Dan hal itu menurutnya bisa dilihat dari para transmigran Bali, yang bisa sukses di perantauan baik di Kalimantan, Sulawesi hingga Sumatera.
“Yang paling berhasil bisa dilihat dari transmigran Bali. Karena mereka ulet, dan cepat beradaptasi, dan tidak menyerah,” kata Koster dalam penandatanganan kerjasama dengan perguruan tinggi untuk program satu keluarga satu sarjana pada Selasa, (29/7) di Rumah Jabatan Gubernur Bali.
Akan tetapi, karakteristik ini kini mulai menurun karena pengaruh internal maupun eksternal. “Uletnya masih, jujurnya mulai menurun. Mulai ada yang korupsi, nakal, bukan hak dia minta,” katanya.
Koster menyebut, dulu di rumah tahanan hanya sedikit orang Bali dan kebanyakan pendatang. Akan tetapi, saat ini orang Bali mulai bertambah di tahanan.
Selain tahanan karena korupsi, Koster menyebut juga banyak yang karena narkoba. Oleh karena itu, Koster berkomitmen mengembalikan karakter dan integritas orang Bali.
“Supaya kembali ke jatidiri nak Bali, agar jujur, tidak ada yang korupsi,” imbuhnya.

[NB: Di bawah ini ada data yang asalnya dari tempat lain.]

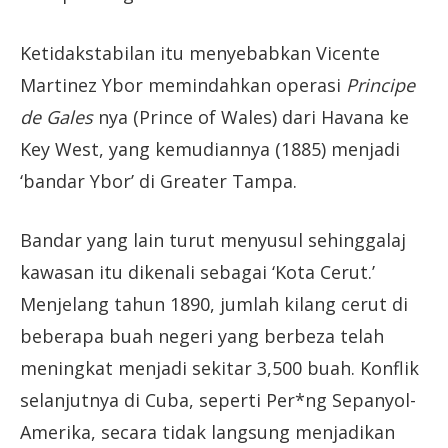
Ketidakstabilan itu menyebabkan Vicente
Martinez Ybor memindahkan operasi
Principe
de Gales
nya (Prince of Wales) dari Havana ke
Key West, yang kemudiannya (1885) menjadi
‘bandar Ybor’ di Greater Tampa.
Bandar yang lain turut menyusul sehinggalaj
kawasan itu dikenali sebagai ‘Kota Cerut.’
Menjelang tahun 1890, jumlah kilang cerut di
beberapa buah negeri yang berbeza telah
meningkat menjadi sekitar 3,500 buah. Konflik
selanjutnya di Cuba, seperti Per*ng Sepanyol-
Amerika, secara tidak langsung menjadikan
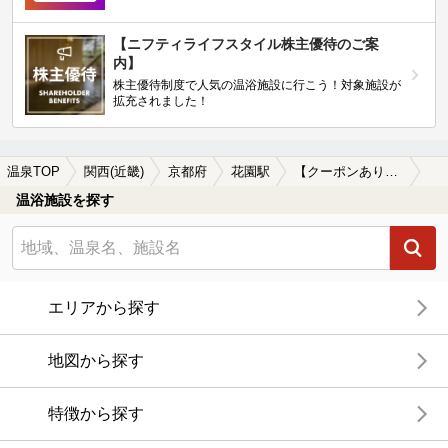
【ニフティライフスタイル株主優待のご案
内】
株主優待制度で人気の温浴施設に行こう！対象施設が
拡充されました！
温泉TOP
関西(近畿)
京都府
花園駅
【クーポンあり】水風呂が楽しめる花園駅近くの温泉、日帰り温泉、スーパー銭湯おすすめ
温浴施設を探す
エリアから探す
地図から探す
特徴から探す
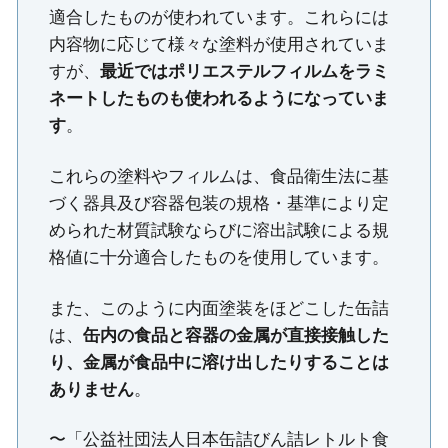
適合したものが使われています。これらには
内容物に応じて様々な塗料が使用されていま
すが、
最近ではポリエステルフィルムをラミ
ネートしたものも使われるようになっていま
す
。
これらの塗料やフィルムは、食品衛生法に基
づく器具及び容器包装の規格・基準により定
められた材質試験ならびに溶出試験による規
格値に十分適合したものを使用しています。
また、このように内面塗装をほどこした缶詰
は、
缶内の食品と容器の金属が直接接触した
り、金属が食品中に溶け出したりすることは
ありません
。
〜「公益社団法人日本缶詰びん詰レトルト食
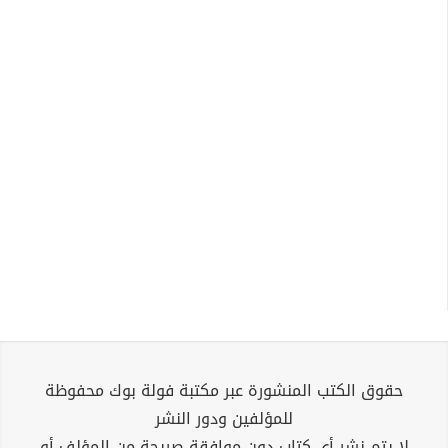
حقوق الكتب المنشورة عبر مكتبة فولة بوك محفوظة
للمؤلفين ودور النشر
لا يتم نشر أي كتاب دون موافقة صريحة من المؤلف أو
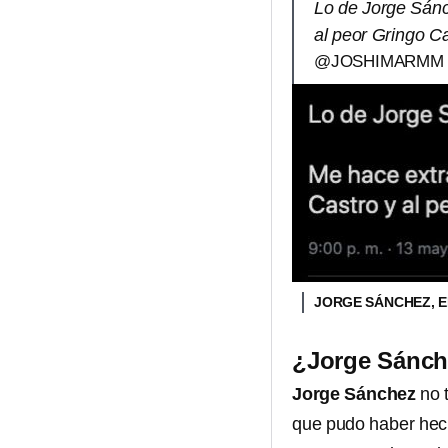
Lo de Jorge Sánc
al peor Gringo Ca
@JOSHIMARMM
JORGE SÁNCHEZ, 
¿Jorge Sánche
Jorge Sánchez
no 
que pudo haber hec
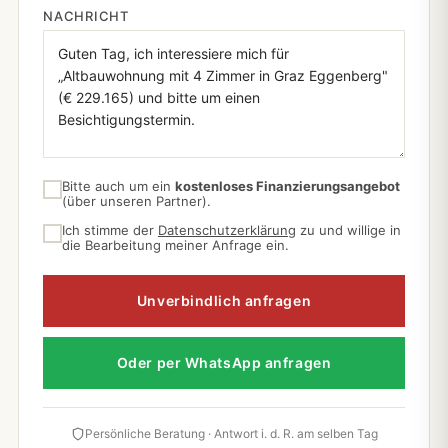
NACHRICHT
Bitte auch um ein
kostenloses Finanzierungsangebot
(über unseren Partner).
Ich stimme der
Datenschutzerklärung
zu und willige in
die Bearbeitung meiner Anfrage ein.
Unverbindlich anfragen
Oder per WhatsApp anfragen
Persönliche Beratung · Antwort i. d. R. am selben Tag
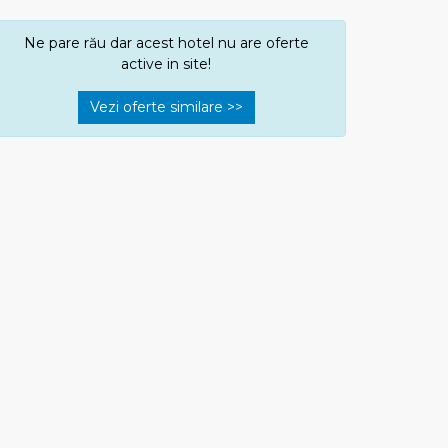
Ne pare rău dar acest hotel nu are oferte
active in site!
Vezi oferte similare >>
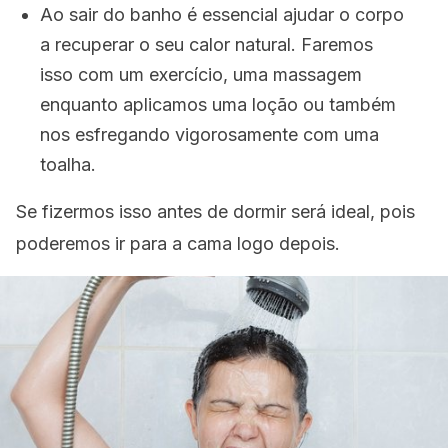
Ao sair do banho é essencial ajudar o corpo
a recuperar o seu calor natural. Faremos
isso com um exercício, uma massagem
enquanto aplicamos uma loção ou também
nos esfregando vigorosamente com uma
toalha.
Se fizermos isso antes de dormir será ideal, pois
poderemos ir para a cama logo depois.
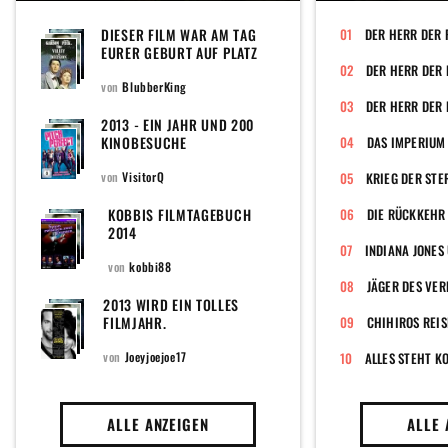
DIESER FILM WAR AM TAG
DER HERR DER 
EURER GEBURT AUF PLATZ
EINS DER CHARTS
von
BlubberKing
DER HERR DER 
2013 - EIN JAHR UND 200
KINOBESUCHE
DAS IMPERIUM
von
VisitorQ
KRIEG DER STE
KOBBIS FILMTAGEBUCH
DIE RÜCKKEHR 
2014
von
kobbi88
JÄGER DES VE
2013 WIRD EIN TOLLES
FILMJAHR.
CHIHIROS REIS
von
Joeyjoejoe17
ALLES STEHT K
ALLE ANZEIGEN
ALLE 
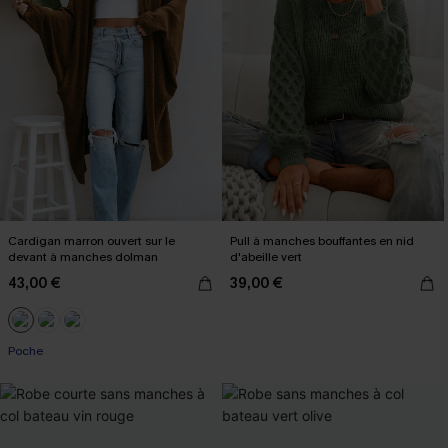
Cardigan marron ouvert sur le
Pull à manches bouffantes en nid
devant à manches dolman
d'abeille vert
43,00 €
39,00 €
Poche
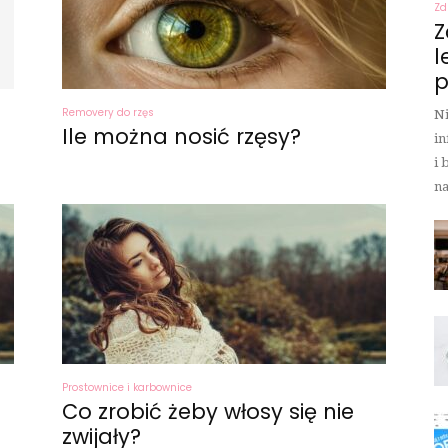
Zd
Z
l
p
Removery do rzęs
Ni
Ile można nosić rzęsy?
in
i 
na
Prostownice i karbownice
Co zrobić żeby włosy się nie
zwijały?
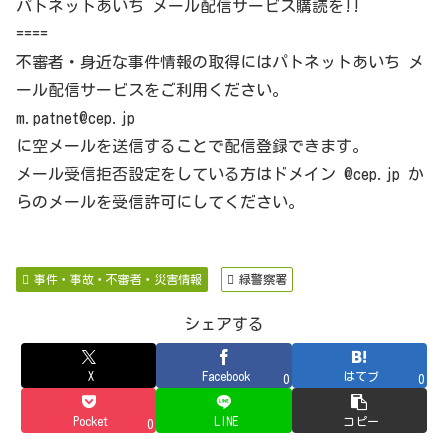
パトネットあいち メール配信サービス購読を!!
====
不審者・身近な事件情報の取得にはパトネットあいち メ
ール配信サービスをご利用ください。
m.patnet@cep.jp
に空メールを送信することで配信登録できます。
メール受信拒否設定をしている方はドメイン @cep.jp か
らのメールを受信許可にしてください。
事件・事故・不審者・災害情報
緑警察署
シェアする
X
Facebook
はてブ
0
0
Pocket
LINE
コピー
0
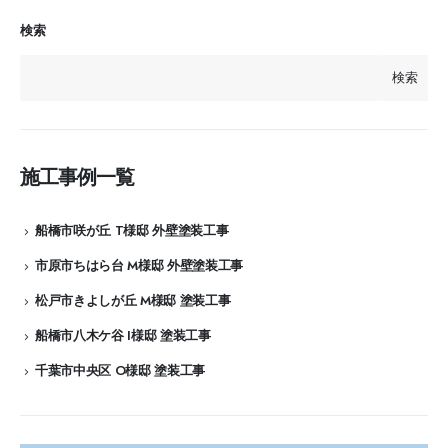
検索
検索
施工事例一覧
船橋市咲が丘 T様邸 外壁塗装工事
市原市ちはら台 M様邸 外壁塗装工事
松戸市きよしが丘 M様邸 塗装工事
船橋市八木ケ谷 I様邸 塗装工事
千葉市中央区 O様邸 塗装工事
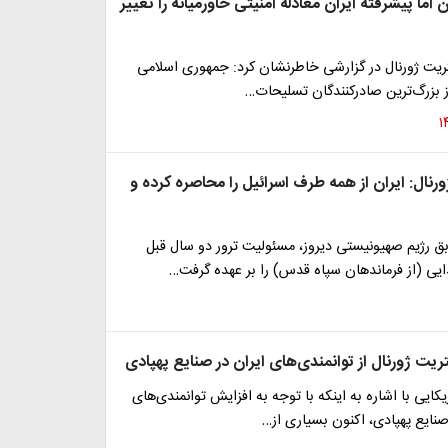
 اما پیشرفته ایران معادله امنیتی خاورمیانه را تغییر
تریت ژورنال در گزارشی خاطرنشان کرد: جمهوری اسلامی
ز بزرگ‌ترین صادرکنندگان تسلیحات…
رنال: ایران از همه طرف اسرائیل را محاصره کرده و
ق رژیم صهیونیستی دیروز، مسئولیت ترور دو سال قبل
یی (از فرماندهان سپاه قدس) را بر عهده گرفت…
یت ژورنال از توانمندی‌های ایران در صنایع پهپادی
یکایی با اشاره به اینکه با توجه به افزایش توانمندی‌های
 صنایع پهپادی، اکنون بسیاری از…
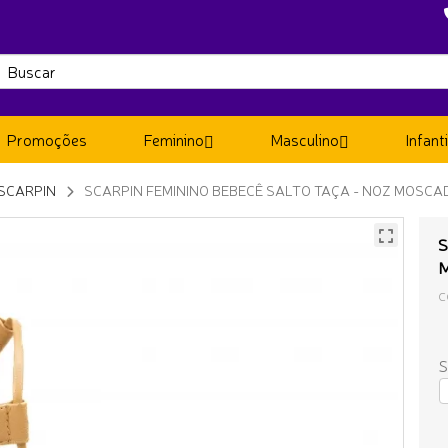
Promoções
Feminino
Masculino
Infanti
SCARPIN
SCARPIN FEMININO BEBECÊ SALTO TAÇA - NOZ MOSC
S
C
S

Sehingga menurutnya, program satu keluarga satu sarjana ini bisa menjadi jembatan untuk itu. Dan nantinya orang Bali bisa bersaing, tidak hanya pintar, namun baik dan bisa dipercaya oleh atasan.
Koster juga mengajak agar perguruan tinggi ikut bergotong royong membangun Bali sehingga ada kontribusi untuk Bali lewat jalur afirmasi ini. (BP/OKA)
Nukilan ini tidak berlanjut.